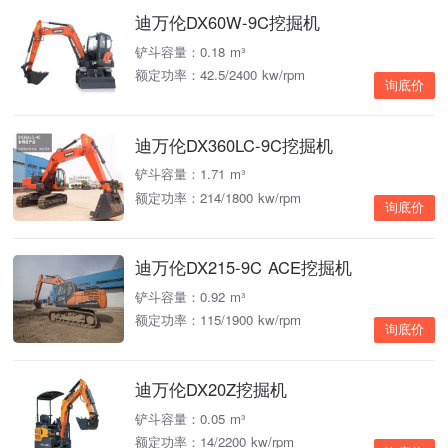
迪万伦DX60W-9C挖掘机
铲斗容量：0.18 m³
额定功率：42.5/2400 kw/rpm
询底价
迪万伦DX360LC-9C挖掘机
铲斗容量：1.71 m³
额定功率：214/1800 kw/rpm
询底价
迪万伦DX215-9C ACE挖掘机
铲斗容量：0.92 m³
额定功率：115/1900 kw/rpm
询底价
迪万伦DX20Z挖掘机
铲斗容量：0.05 m³
额定功率：14/2200 kw/rpm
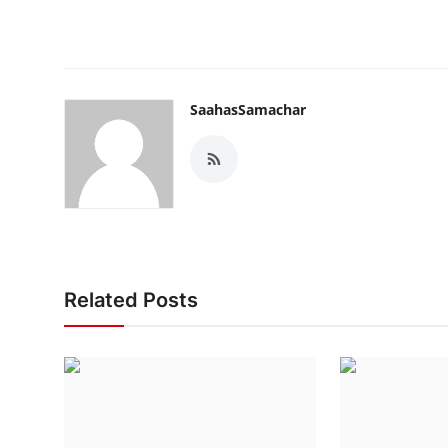
SaahasSamachar
Related Posts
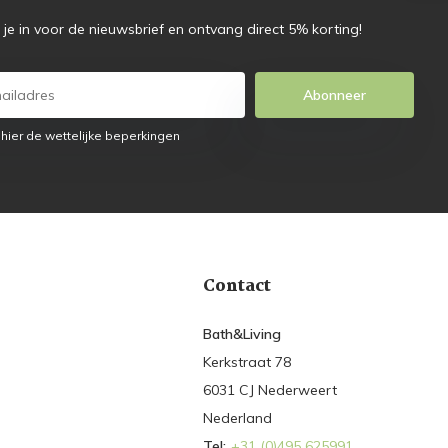
f je in voor de nieuwsbrief en ontvang direct 5% korting!
Abonneer
 hier de wettelijke beperkingen
Contact
Bath&Living
Kerkstraat 78
6031 CJ Nederweert
Nederland
Tel:
+31 (0)495 625991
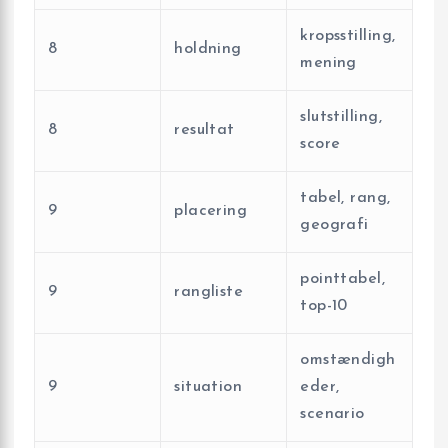
kropsstilling,
8
holdning
mening
slutstilling,
8
resultat
score
tabel, rang,
9
placering
geografi
pointtabel,
9
rangliste
top-10
omstændigh
9
situation
eder,
scenario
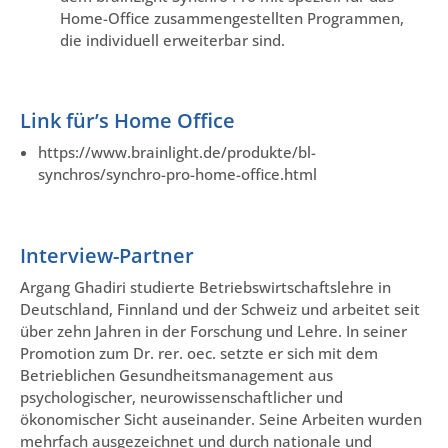
Home-Office zusammengestellten Programmen,
die individuell erweiterbar sind.
Link für’s Home Office
https://www.brainlight.de/produkte/bl-
synchros/synchro-pro-home-office.html
Interview-Partner
Argang Ghadiri studierte Betriebswirtschaftslehre in
Deutschland, Finnland und der Schweiz und arbeitet seit
über zehn Jahren in der Forschung und Lehre. In seiner
Promotion zum Dr. rer. oec. setzte er sich mit dem
Betrieblichen Gesundheitsmanagement aus
psychologischer, neurowissenschaftlicher und
ökonomischer Sicht auseinander. Seine Arbeiten wurden
mehrfach ausgezeichnet und durch nationale und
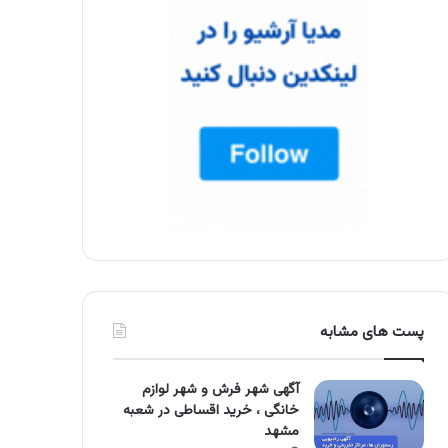
پست های مشابه
آگهی شهر فرش و شهر لوازم
خانگی ، خرید اقساطی در شعبه
مشهد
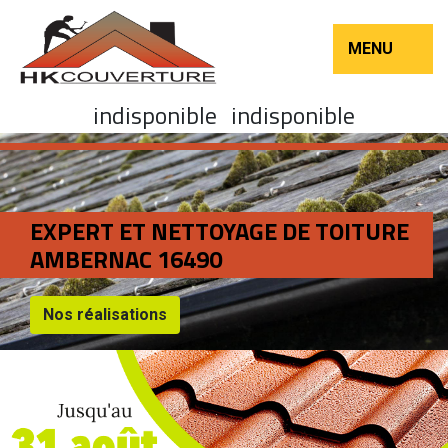
MENU
indisponible
indisponible
EXPERT ET NETTOYAGE DE TOITURE
AMBERNAC 16490
Nos réalisations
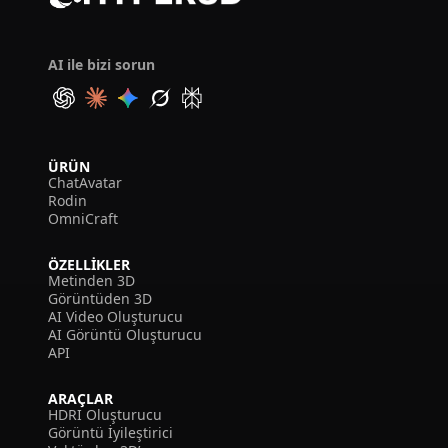
AI ile bizi sorun
ÜRÜN
ChatAvatar
Rodin
OmniCraft
ÖZELLIKLER
Metinden 3D
Görüntüden 3D
AI Video Oluşturucu
AI Görüntü Oluşturucu
API
ARAÇLAR
HDRI Oluşturucu
Görüntü İyileştirici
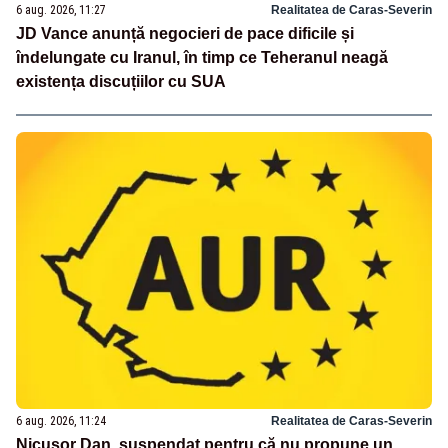
6 aug. 2026, 11:27
Realitatea de Caras-Severin
JD Vance anunță negocieri de pace dificile și
îndelungate cu Iranul, în timp ce Teheranul neagă
existența discuțiilor cu SUA
6 aug. 2026, 11:24
Realitatea de Caras-Severin
Nicușor Dan, suspendat pentru că nu propune un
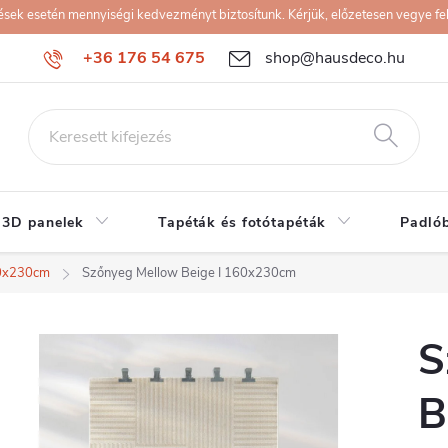
k esetén mennyiségi kedvezményt biztosítunk. Kérjük, előzetesen vegye fel 
+36 176 54 675
shop@hausdeco.hu
 3D panelek
Tapéták és fotótapéták
Padló
0x230cm
Szőnyeg Mellow Beige I 160x230cm
S
B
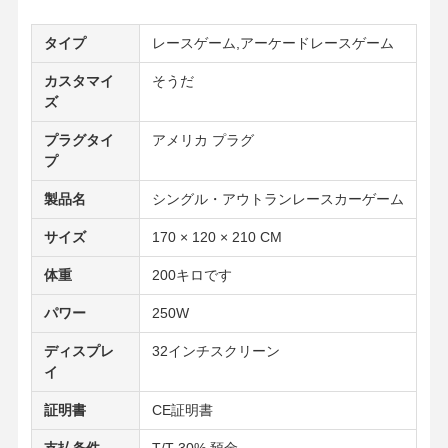
タイプ
レースゲーム,アーケードレースゲーム
カスタマイ
そうだ
ズ
プラグタイ
アメリカ プラグ
プ
製品名
シングル・アウトランレースカーゲーム
サイズ
170 × 120 × 210 CM
体重
200キロです
パワー
250W
ディスプレ
32インチスクリーン
イ
証明書
CE証明書
支払条件
T/T 30% 預金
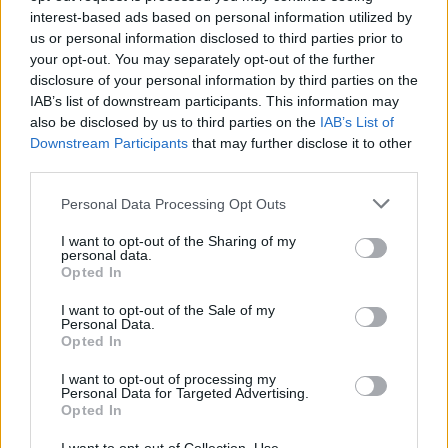
interest-based ads based on personal information utilized by
wojtekpl999
us or personal information disclosed to third parties prior to
User
your opt-out. You may separately opt-out of the further
disclosure of your personal information by third parties on the
sercool said:
↑
IAB’s list of downstream participants. This information may
also be disclosed by us to third parties on the
IAB’s List of
Witaj Wojtku, przecież to standard, były walentynki ale event z d...
były urodziny a event z d... .
Downstream Participants
that may further disclose it to other
Albo się przyzwyczajasz i nie masz oczekiwań albo rezygnujesz z
third parties.
gry.
Personal Data Processing Opt Outs
Już dawno się przyzwyczaiłem, w tym evencie poluję na te
balony ( stratos4) zawsze chciałem je mieć.
I want to opt-out of the Sharing of my
personal data.
Jul 4, 2021
Opted In
sercool
likes this.
I want to opt-out of the Sale of my
Personal Data.
Opted In
POLAIR
I want to opt-out of processing my
User
Personal Data for Targeted Advertising.
Opted In
Są jakieś nowe kody?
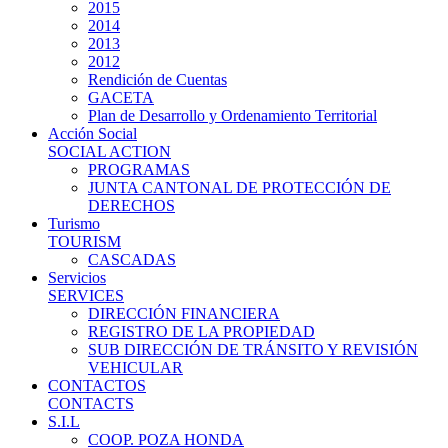
2015
2014
2013
2012
Rendición de Cuentas
GACETA
Plan de Desarrollo y Ordenamiento Territorial
Acción Social
SOCIAL ACTION
PROGRAMAS
JUNTA CANTONAL DE PROTECCIÓN DE
DERECHOS
Turismo
TOURISM
CASCADAS
Servicios
SERVICES
DIRECCIÓN FINANCIERA
REGISTRO DE LA PROPIEDAD
SUB DIRECCIÓN DE TRÁNSITO Y REVISIÓN
VEHICULAR
CONTACTOS
CONTACTS
S.I.L
COOP. POZA HONDA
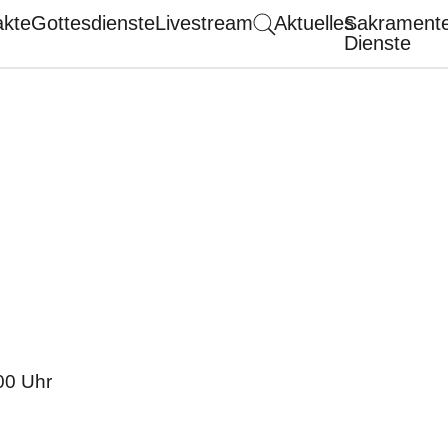
akte
Gottesdienste
Livestream
Aktuelles
Sakrament
Dienste
00 Uhr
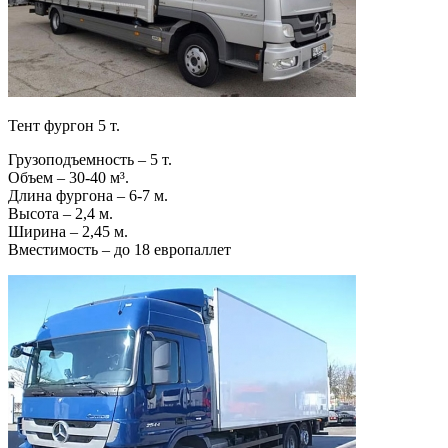
Тент фургон 5 т.
Грузоподъемность – 5 т.
Объем – 30-40 м³.
Длина фургона – 6-7 м.
Высота – 2,4 м.
Ширина – 2,45 м.
Вместимость – до 18 европаллет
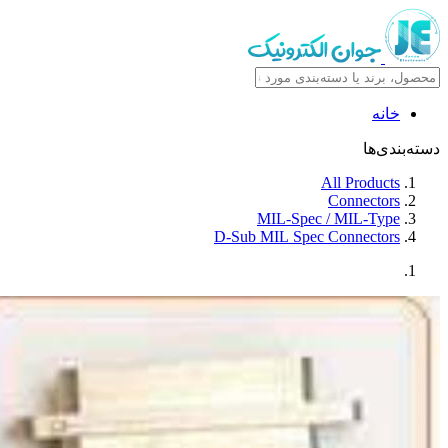
خانه
بندی‌ها
All Products
Connectors
MIL-Spec / MIL-Type
D-Sub MIL Spec Connectors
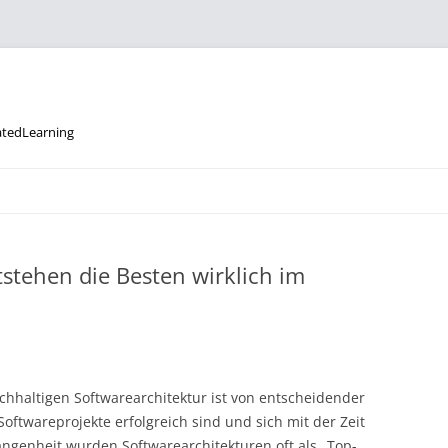
datedLearning
tstehen die Besten wirklich im
chhaltigen Softwarearchitektur ist von entscheidender
oftwareprojekte erfolgreich sind und sich mit der Zeit
angenheit wurden Softwarearchitekturen oft als „Top-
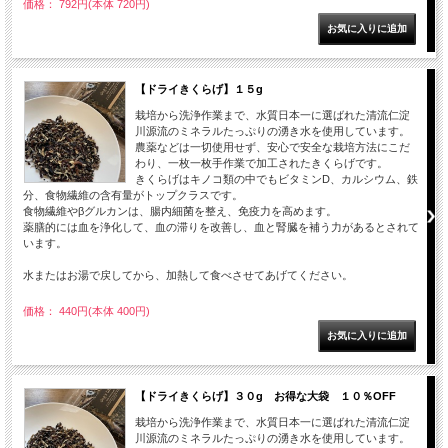
価格： 792円(本体 720円)
【ドライきくらげ】１５g
栽培から洗浄作業まで、水質日本一に選ばれた清流仁淀
川源流のミネラルたっぷりの湧き水を使用しています。
農薬などは一切使用せず、安心で安全な栽培方法にこだ
わり、一枚一枚手作業で加工されたきくらげです。
きくらげはキノコ類の中でもビタミンD、カルシウム、鉄
分、食物繊維の含有量がトップクラスです。
食物繊維やβグルカンは、腸内細菌を整え、免疫力を高めます。
薬膳的には血を浄化して、血の滞りを改善し、血と腎臓を補う力があるとされて
います。
水またはお湯で戻してから、加熱して食べさせてあげてください。
価格： 440円(本体 400円)
【ドライきくらげ】３０g お得な大袋 １０％OFF
栽培から洗浄作業まで、水質日本一に選ばれた清流仁淀
川源流のミネラルたっぷりの湧き水を使用しています。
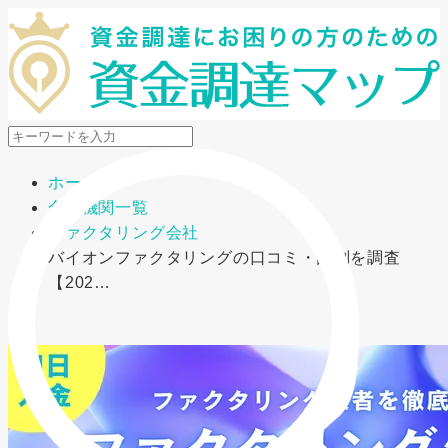
メニューを開閉
ホーム
金融機関一覧
ファクタリング会社
バイオンファクタリングの口コミ・評判を調査
【202…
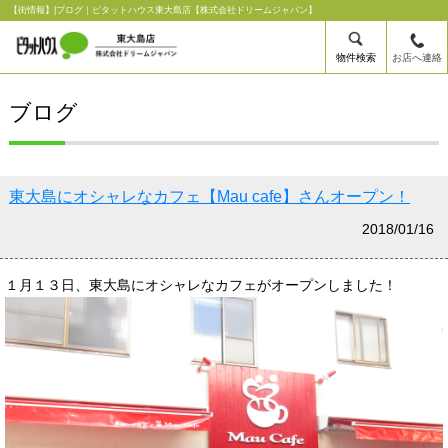
【街情報】|ブログ｜ピタットハウス東大島店【株式会社ドリームジャパン】
物件検索
お店へ連絡
ブログ
東大島にオシャレなカフェ【Mau cafe】さんオープン！
2018/01/16
１月１３日、東大島にオシャレなカフェがオープンしました！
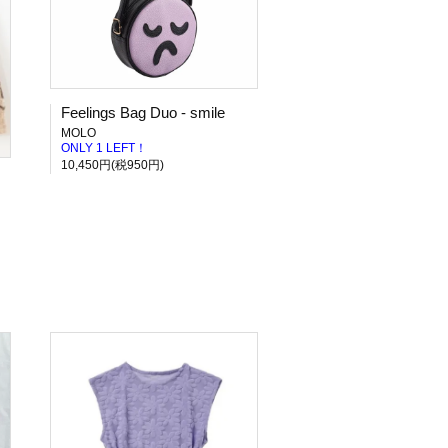
Feelings Bag Duo - smile
MOLO
ONLY 1 LEFT！
10,450円(税950円)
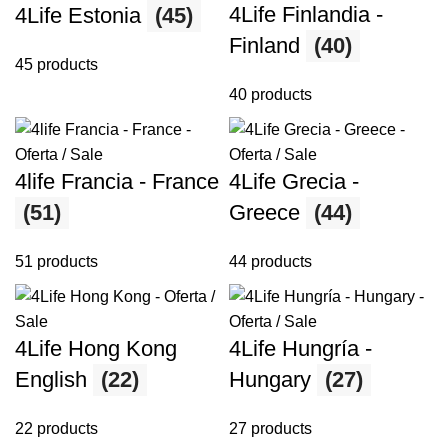
4Life Finlandia -
4Life Estonia
(45)
Finland
(40)
45 products
40 products
4life Francia - France
4Life Grecia -
(51)
Greece
(44)
51 products
44 products
4Life Hong Kong
4Life Hungría -
English
(22)
Hungary
(27)
22 products
27 products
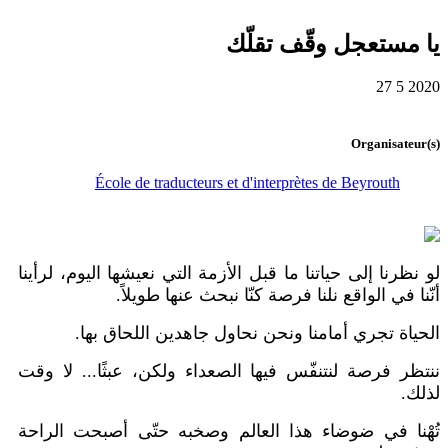
يا مستعجل وقّف تقلّك
27 5 2020
Organisateur(s)
École de traducteurs et d'interprètes de Beyrouth
لو نظرنا إلى حياتنا ما قبل الأزمة التي نعيشها اليوم، لرأينا
أنّنا في الواقع نلنا فرصة كنّا نبحث عنها طويلاً.
الحياة تجري أمامنا ونحن نحاول جاهدين اللحاق بها.
ننتظر فرصة لنتنفّس فيها الصعداء ولكن، عبثًا... لا وقت
لذلك.
تُهْنا في ضوضاء هذا العالم وصخبه حتّى أصبحت الراحة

Exercise brief: Repeat every line of the data exactly, but do not include pictures.

Response:
迪万伦DX60W-9C挖掘机
铲斗容量：0.18 m³
额定功率：42.5/2400 kw/rpm
询底价
迪万伦DX360LC-9C挖掘机
铲斗容量：1.71 m³
额定功率：214/1800 kw/rpm
询底价
迪万伦DX215-9C ACE挖掘机
铲斗容量：0.92 m³
额定功率：115/1900 kw/rpm
询底价
迪万伦DX20Z挖掘机
铲斗容量：0.05 m³
额定功率：14/2200 kw/rpm
SaahasSamachar
Related Posts
f je in voor de nieuwsbrief en ontvang direct 5% korting!
Abonneer
 hier de wettelijke beperkingen
Contact
Bath&Living
Kerkstraat 78
6031 CJ Nederweert
Nederland
Tel:
+31 (0)495 625991
kropsstilling,
8
holdning
mening
slutstilling,
8
resultat
score
tabel, rang,
9
placering
geografi
pointtabel,
9
rangliste
top-10
omstændigh
9
situation
eder,
scenario
Home-Office zusammengestellten Programmen,
die individuell erweiterbar sind.
Link für’s Home Office
https://www.brainlight.de/produkte/bl-
synchros/synchro-pro-home-office.html
Interview-Partner
Argang Ghadiri studierte Betriebswirtschaftslehre in
Deutschland, Finnland und der Schweiz und arbeitet seit
über zehn Jahren in der Forschung und Lehre. In seiner
Promotion zum Dr. rer. oec. setzte er sich mit dem
Betrieblichen Gesundheitsmanagement aus
psychologischer, neurowissenschaftlicher und
ökonomischer Sicht auseinander. Seine Arbeiten wurden
mehrfach ausgezeichnet und durch nationale und
پست های مشابه
آگهی شهر فرش و شهر لوازم
خانگی ، خرید اقساطی در شعبه
مشهد
MENU
indisponible
indisponible
EXPERT ET NETTOYAGE DE TOITURE
AMBERNAC 16490
Nos réalisations
AI ile bizi sorun
ÜRÜN
ChatAvatar
Rodin
OmniCraft
ÖZELLIKLER
Metinden 3D
Görüntüden 3D
AI Video Oluşturucu
AI Görüntü Oluşturucu
API
ARAÇLAR
HDRI Oluşturucu
Görüntü İyileştirici
6 aug. 2026, 11:27
Realitatea de Caras-Severin
JD Vance anunță negocieri de pace dificile și
îndelungate cu Iranul, în timp ce Teheranul neagă
existența discuțiilor cu SUA
6 aug. 2026, 11:24
Realitatea de Caras-Severin
Nicușor Dan, suspendat pentru că nu propune un
k esetén mennyiségi kedvezményt biztosítunk. Kérjük, előzetesen vegye fel 
+36 176 54 675
shop@hausdeco.hu
 3D panelek
Tapéták és fotótapéták
Padló
0x230cm
Szőnyeg Mellow Beige I 160x230cm
S
B
タイプ
レースゲーム,アーケードレースゲーム
カスタマイ
そうだ
ズ
プラグタイ
アメリカ プラグ
プ
製品名
シングル・アウトランレースカーゲーム
サイズ
170 × 120 × 210 CM
体重
200キロです
パワー
250W
ディスプレ
32インチスクリーン
イ
証明書
CE証明書
支払条件
T/T 30% 預金
interest-based ads based on personal information utilized by
wojtekpl999
us or personal information disclosed to third parties prior to
User
your opt-out. You may separately opt-out of the further
disclosure of your personal information by third parties on the
sercool said:
↑
IAB’s list of downstream participants. This information may
also be disclosed by us to third parties on the
IAB’s List of
Witaj Wojtku, przecież to standard, były walentynki ale event z d...
były urodziny a event z d... .
Downstream Participants
that may further disclose it to other
Albo się przyzwyczajasz i nie masz oczekiwań albo rezygnujesz z
third parties.
gry.
Personal Data Processing Opt Outs
Już dawno się przyzwyczaiłem, w tym evencie poluję na te
balony ( stratos4) zawsze chciałem je mieć.
I want to opt-out of the Sharing of my
personal data.
Jul 4, 2021
Opted In
sercool
likes this.
I want to opt-out of the Sale of my
Personal Data.
Opted In
POLAIR
I want to opt-out of processing my
User
Personal Data for Targeted Advertising.
Opted In
Są jakieś nowe kody?
2015
2014
2013
2012
Rendición de Cuentas
GACETA
Plan de Desarrollo y Ordenamiento Territorial
Acción Social
SOCIAL ACTION
PROGRAMAS
JUNTA CANTONAL DE PROTECCIÓN DE
DERECHOS
Turismo
TOURISM
CASCADAS
Servicios
SERVICES
DIRECCIÓN FINANCIERA
REGISTRO DE LA PROPIEDAD
SUB DIRECCIÓN DE TRÁNSITO Y REVISIÓN
VEHICULAR
CONTACTOS
CONTACTS
S.I.L
COOP. POZA HONDA
akte
Gottesdienste
Livestream
Aktuelles
Sakrament
Dienste
00 Uhr
Тент фургон 5 т.
Грузоподъемность – 5 т.
Объем – 30-40 м³.
Длина фургона – 6-7 м.
Высота – 2,4 м.
Ширина – 2,45 м.
Вместимость – до 18 европаллет
خانه
بندی‌ها
All Products
Connectors
MIL-Spec / MIL-Type
D-Sub MIL Spec Connectors
datedLearning
tstehen die Besten wirklich im
chhaltigen Softwarearchitektur ist von entscheidender
oftwareprojekte erfolgreich sind und sich mit der Zeit
angenheit wurden Softwarearchitekturen oft als „Top-
価格： 792円(本体 720円)
【ドライきくらげ】１５g
栽培から洗浄作業まで、水質日本一に選ばれた清流仁淀
川源流のミネラルたっぷりの湧き水を使用しています。
農薬などは一切使用せず、安心で安全な栽培方法にこだ
わり、一枚一枚手作業で加工されたきくらげです。
きくらげはキノコ類の中でもビタミンD、カルシウム、鉄
分、食物繊維の含有量がトップクラスです。
食物繊維やβグルカンは、腸内細菌を整え、免疫力を高めます。
薬膳的には血を浄化して、血の滞りを改善し、血と腎臓を補う力があるとされて
います。
水またはお湯で戻してから、加熱して食べさせてあげてください。
価格： 440円(本体 400円)
【ドライきくらげ】３０g お得な大袋 １０％OFF
栽培から洗浄作業まで、水質日本一に選ばれた清流仁淀
川源流のミネラルたっぷりの湧き水を使用しています。
メニューを開閉
ホーム
金融機関一覧
ファクタリング会社
バイオンファクタリングの口コミ・評判を調査
【202…
【街情報】|ブログ｜ピタットハウス東大島店【株式会社ドリームジャパン】
物件検索
お店へ連絡
ブログ
東大島にオシャレなカフェ【Mau cafe】さんオープン！
2018/01/16
１月１３日、東大島にオシャレなカフェがオープンしました！
Feelings Bag Duo - smile
MOLO
ONLY 1 LEFT！
10,450円(税950円)
4Life Finlandia -
4Life Estonia
(45)
Finland
(40)
45 products
40 products
4life Francia - France
4Life Grecia -
(51)
Greece
(44)
51 products
44 products
4Life Hong Kong
4Life Hungría -
English
(22)
Hungary
(27)
22 products
27 products
يا مستعجل وقّف تقلّك
27 5 2020
Organisateur(s)
École de traducteurs et d'interprètes de Beyrouth
لو نظرنا إلى حياتنا ما قبل الأزمة التي نعيشها اليوم، لرأينا
أنّنا في الواقع نلنا فرصة كنّا نبحث عنها طويلاً.
الحياة تجري أمامنا ونحن نحاول جاهدين اللحاق بها.
ننتظر فرصة لنتنفّس فيها الصعداء ولكن، عبثًا... لا وقت
لذلك.
تُهْنا في ضوضاء هذا العالم وصخبه حتّى أصبحت الراحة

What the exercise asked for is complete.